Thats on the heavy side, the average 'new' sub compacts are down around 2400, and the older ones like a geo metro are down around 1900. It might be worth a call to the guys at CanEV.com to see if they could come up with an adaptor. The AWD will put more of a drag on the system and reduce your range....

I am thinking that if the flywheel is that far over though, it might not leave enough room for a big enough motor... you need at least 17 or 18" from the face of the clutch plate. HHHmmmm, if you got REALLY creative you might be able to build a motor cradle ABOVE the tranny and connect with a chain-drive or heavy belt-drive. kinda wild, but possible. Alignment would be critical.


----------



## rallyshark (Sep 19, 2008)

I've owned 3 subarus and taken one of them completely apart. You car probably has an EJ22 engine, maybe an EJ25. Either way, it's the same transmission type.

Yes, the flywheel, pressure plate, and clutch disc are attached to the engine. And yes, you'd need a lengthy adapter to utilize them.

As far as I know, you can fit an 18 inch motor easy in front of the transmission. Without a radiator it should certainly not be a problem. You can fit a 6 cylinder boxer engine in an outback with a radiator and minimal modification.

(Also, Don't use a chain or belt, that's asking for trouble).

Also, the outbacks of that time are built with alot of steel body panels. The front fenders, hatch, hood and doors are all steel. You could replace at least some of those with fiberglass versions or aluminum versions. You can also put on lightweight bumper beams.

I want to use a WRX-STI getrag transmission on my EV (with full-time AWD), so i'm in the same boat as you, as the STI tranny will bolt directly to your EJ18, EJ22 or EJ25 just as your stock tranny will.

I've decided on using an impreza as a donor of sorts but have a completely custom tube chassis and body.


----------



## dtbaker (Jan 5, 2008)

rallyshark said:


> As far as I know, you can fit an 18 inch motor easy in front of the transmission.


aha, I never looked in the engine bay of one, I thought they would be transverse mounted. Inline should be ok spacewise. Maybe a 'long' adaptor could use a large dia AL or steel tube as a spacer to avoid machining a massive block of AL.


----------



## rallyshark (Sep 19, 2008)

dtbaker said:


> aha, I never looked in the engine bay of one, I thought they would be transverse mounted. Inline should be ok spacewise. Maybe a 'long' adaptor could use a large dia AL or steel tube as a spacer to avoid machining a massive block of AL.


Yep, inline mounted, the transmission is huge compared to that of a front-wheel drive car.
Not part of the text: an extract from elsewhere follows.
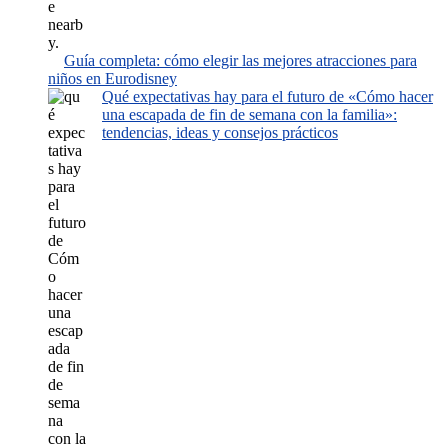
Guía completa: cómo elegir las mejores atracciones para
niños en Eurodisney
Qué expectativas hay para el futuro de «Cómo hacer
una escapada de fin de semana con la familia»:
tendencias, ideas y consejos prácticos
It basically looks like a beefy RWD transmission (with the driveshaft coming out the back) with the addition of two CV axles coming out both sides of the transmission.

As for a spacer, Yeah, that's possible. although the block of aluminum would probably be more stable in regards to possible torquing forces between the motor and tranny.


----------



## rwcreed (Nov 12, 2008)

Thanks for all the valuable information:

Do you know if I can bolt the motor with adaptor directly to the tranny and not use the flywheel pressure plate and clutch disk?

Also I was wondering if it is possible to disconnect either the front or rear wheels driveline to reduce drag?


----------



## dtbaker (Jan 5, 2008)

rwcreed said:


> Do you know if I can bolt the motor with adaptor directly to the tranny and not use the flywheel pressure plate and clutch disk?


there are pros/cons to clutchless designs, but certainly possible. Canev.com uses clutch designs, and the guys at ev-america.com prefer clutchless.

d


----------



## Bottomfeeder (Jun 13, 2008)

If you can greatly simplify the adapter by going clutchless, you should do it. Clutchless shifting is simple and there are less things to break!


----------



## rallyshark (Sep 19, 2008)

Bottomfeeder said:


> If you can greatly simplify the adapter by going clutchless, you should do it. Clutchless shifting is simple and there are less things to break!


True, there are less things to break, but if something does break, it'll be very expensive.

Normally the clutch is the weakest link in the system, if you burn out the clutch, you are down a few hundred dollars at most (probably less). 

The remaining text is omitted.